» Work to be completed:
Below are lines of data; count those that contain "probabilidad" and give the total alone.

» Stored data entries:
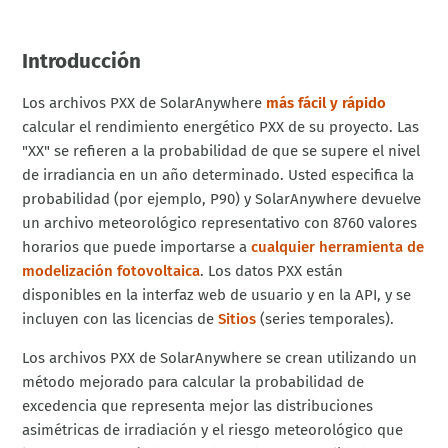
Introducción
Los archivos PXX de SolarAnywhere
más fácil y rápido
calcular el rendimiento energético PXX de su proyecto. Las
"XX" se refieren a la probabilidad de que se supere el nivel
de irradiancia en un año determinado. Usted especifica la
probabilidad (por ejemplo, P90) y SolarAnywhere devuelve
un archivo meteorológico representativo con 8760 valores
horarios que puede importarse a
cualquier herramienta de
modelización fotovoltaica
. Los datos PXX están
disponibles en la interfaz web de usuario y en la API, y se
incluyen con las licencias de
Sitios
(series temporales).
Los archivos PXX de SolarAnywhere se crean utilizando un
método mejorado para calcular la probabilidad de
excedencia que representa mejor las distribuciones
asimétricas de irradiación y el riesgo meteorológico que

» Response:
3